Un alignement sur le raidissement législatif régional
Le Niger n’est pas un cas isolé. Il s’inscrit dans une dynamique de répression institutionnelle de l’homosexualité en Afrique de l’Ouest, portée par plusieurs transitions politiques et des pressions d’organisations religieuses :
- Le Niger (février 2026) : Point de départ de l’actualité. Le pays passe d’un flou juridique à l’une des législations les plus dures de la région avec le nouveau Code pénal. La peine maximale atteint désormais 20 ans de prison en cas de circonstances aggravantes, assortie d’amendes records.
- Le Sénégal (mai 2026) : Le pays a récemment adopté un durcissement de sa législation existante. Les peines pour actes dits « contre nature » ont été doublées, portant la peine maximale à 10 ans de prison.
- Le Burkina Faso (2025) : À l’instar de son voisin nigérien, le Burkina Faso a officiellement inscrit la criminalisation de l’homosexualité dans ses textes l’année dernière, fixant la peine maximale à 5 ans de prison.
- Le Ghana (2024-2026) : Après un long feuilleton législatif et judiciaire autour de son projet de loi anti-LGBT+, le cadre légal ghanéen punit désormais ces pratiques et leur promotion de peines allant de 3 à 5 ans de prison.
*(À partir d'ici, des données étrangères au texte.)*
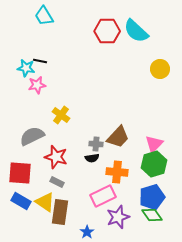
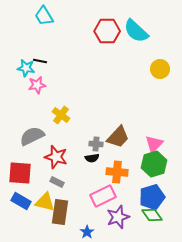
yellow triangle: rotated 20 degrees counterclockwise
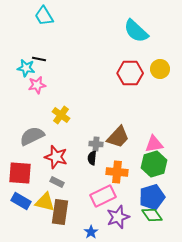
red hexagon: moved 23 px right, 42 px down
black line: moved 1 px left, 2 px up
pink triangle: rotated 36 degrees clockwise
black semicircle: rotated 104 degrees clockwise
blue star: moved 4 px right
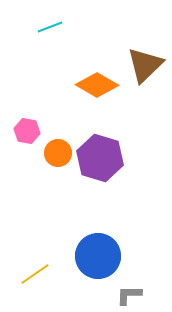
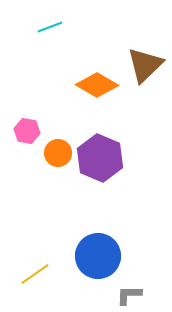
purple hexagon: rotated 6 degrees clockwise
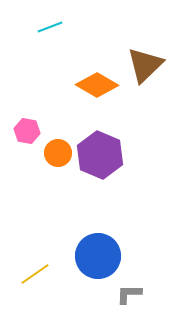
purple hexagon: moved 3 px up
gray L-shape: moved 1 px up
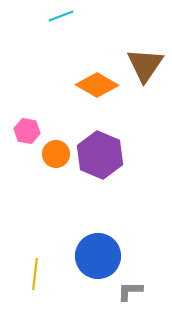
cyan line: moved 11 px right, 11 px up
brown triangle: rotated 12 degrees counterclockwise
orange circle: moved 2 px left, 1 px down
yellow line: rotated 48 degrees counterclockwise
gray L-shape: moved 1 px right, 3 px up
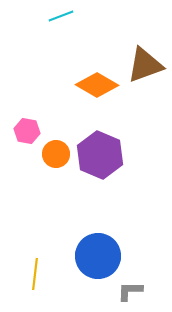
brown triangle: rotated 36 degrees clockwise
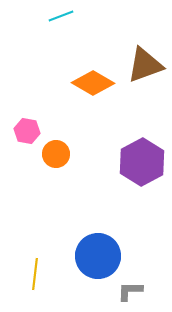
orange diamond: moved 4 px left, 2 px up
purple hexagon: moved 42 px right, 7 px down; rotated 9 degrees clockwise
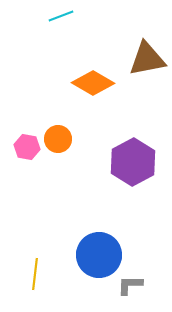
brown triangle: moved 2 px right, 6 px up; rotated 9 degrees clockwise
pink hexagon: moved 16 px down
orange circle: moved 2 px right, 15 px up
purple hexagon: moved 9 px left
blue circle: moved 1 px right, 1 px up
gray L-shape: moved 6 px up
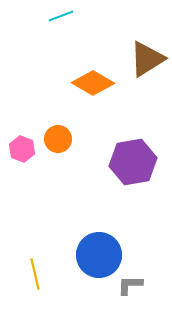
brown triangle: rotated 21 degrees counterclockwise
pink hexagon: moved 5 px left, 2 px down; rotated 10 degrees clockwise
purple hexagon: rotated 18 degrees clockwise
yellow line: rotated 20 degrees counterclockwise
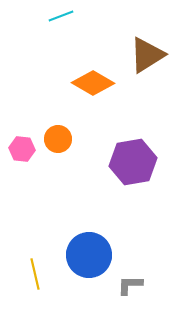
brown triangle: moved 4 px up
pink hexagon: rotated 15 degrees counterclockwise
blue circle: moved 10 px left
Les vives inquiétudes des organisations de défense des droits humains
L’annonce de l’entrée en vigueur de ce code pénal suscite l’inquiétude au sein de la communauté internationale et des ONG locales et internationales. Les défenseurs des droits humains soulignent que cette législation expose une minorité déjà fortement stigmatisée à des risques accrus de violences, de dénonciations calomnieuses et d’extorsions.
Par ailleurs, les acteurs humanitaires sur le terrain craignent que ces dispositions ne compliquent l’accès aux soins de santé essentiels, notamment en matière de prévention du VIH, en poussant les populations vulnérables vers une clandestinité totale. Avec plus de 30 pays sur 54 criminalisant désormais les relations homosexuelles sur le continent africain, le Niger s’aligne sur les régimes juridiques les plus répressifs de la sous-région.